Je vous prie d'excuser le pédantisme de la démonstration. Vous avez peut-être raison en ceci que qualifier Louzon et Urbahns d'ultra-gauches, en général et sans plus de précision, serait leur faire trop de crédit. Mais dans les premières lignes de ma brochure, je parle de ces ultra-gauches qui ont perdu tout esprit révolutionnaire, ne conservant que que1ques réflexes ultra-gauchistes.

A tout hasard, je vous envoie mon article sur le désarmement et les Etats-Unis d'Europe. Je dois toutefois vous prévenir que j'envoie en même temps une copie de cet article à Urbahns. Si Urbahns ne le publie pas et si vous le trouvez bon, vous pouvez en faire ce que vous voulez.

En ce qui concerne le titre : Ma vie ne convient pas, ne serait-ce que parce que récemment l'autobiographie d'Isadora Duncan [1] a été publiée sous ce titre. Comment pourrais-je entrer en concurrence avec la malheureuse défunte ? Non... Dites-le à Fischer [2], s'il vous plaît.

Je reviens à l'ultra-gauchisme. Une des principales questions qui séparent les marxistes des ultra-gauches est certainement la question de la nature de classe de l'Etat soviétique. Je crois qu'il serait d'ailleurs utile, au sein de ce que vous appelez l'ultra-gauche, où nous sommes inclus, de s'efforcer d'aboutir à une claire compréhension de ce problème, et par conséquent d'opérer les clivages nécessaires entre, d'une part, les marxistes, et d'autre part les anarchistes, demi-anarchistes et consorts. Pourquoi n'ouvririez-vous pas la discussion sur ce point, en l'éclairant par quelques articles dans Mkon ? Je crois que c'est à partir de ces questions, qui touchent aux prinoipes fondamentaux et sont en même temps des problèmes d'actualité qu'on peut le mieux parvenir à une juste et saine redistribution des forces dans le camp gauche, en séparant le gauchisme véritablement révolutionnaire de la fiction ultra-gauche.

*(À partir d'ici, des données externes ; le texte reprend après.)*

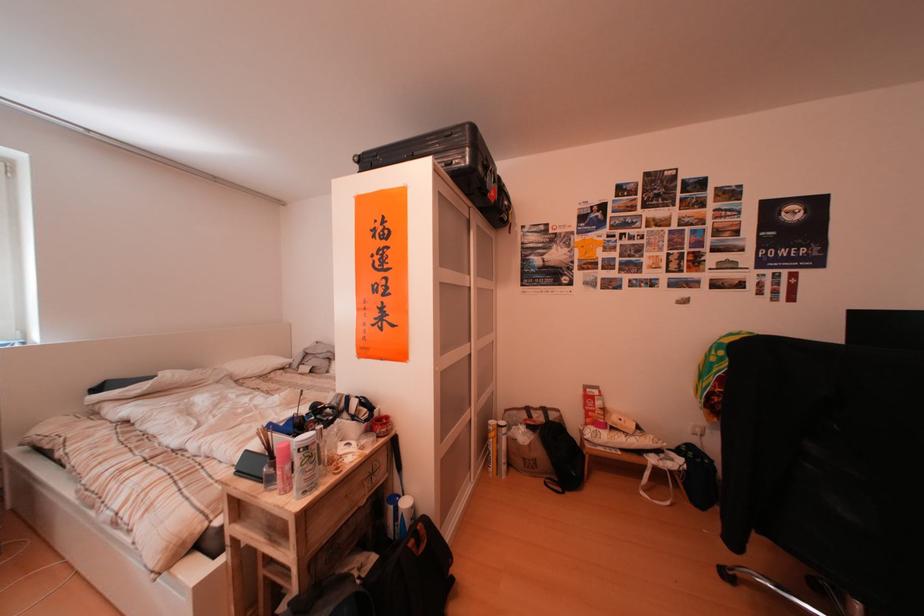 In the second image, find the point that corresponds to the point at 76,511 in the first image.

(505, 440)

Je vous envoie pour information trois documents :
1) Lettre aux camarades italiens ;
2) Lettre à un membre du Leninbund de Hambourg ;
3) Un article consacré aux positions des communistes belges.

La lettre à un ouvrier de Hambourg n'est pas pour le moment, destinée à être publiée. Les deux autres articles seront publiés en France et en Belgique ; vous pourrez les utiliser comme vous l'entendez. Ils sont également envoyés à Urbahns.


Notes

[1] Isadora Duncan (1878-1927) célèbre danseuse, qui avait fondé une école en U.R.S.S. après la révolution, était morte accidentellement l'année même de la parution du second tome de son autobiographie intitulée Ma Vie.

[2] Le vieux Fischer ne devait pas tenir compte de la protestation de Trotsky et le titre Ma Vie fut finalement repris dans toutes les langues.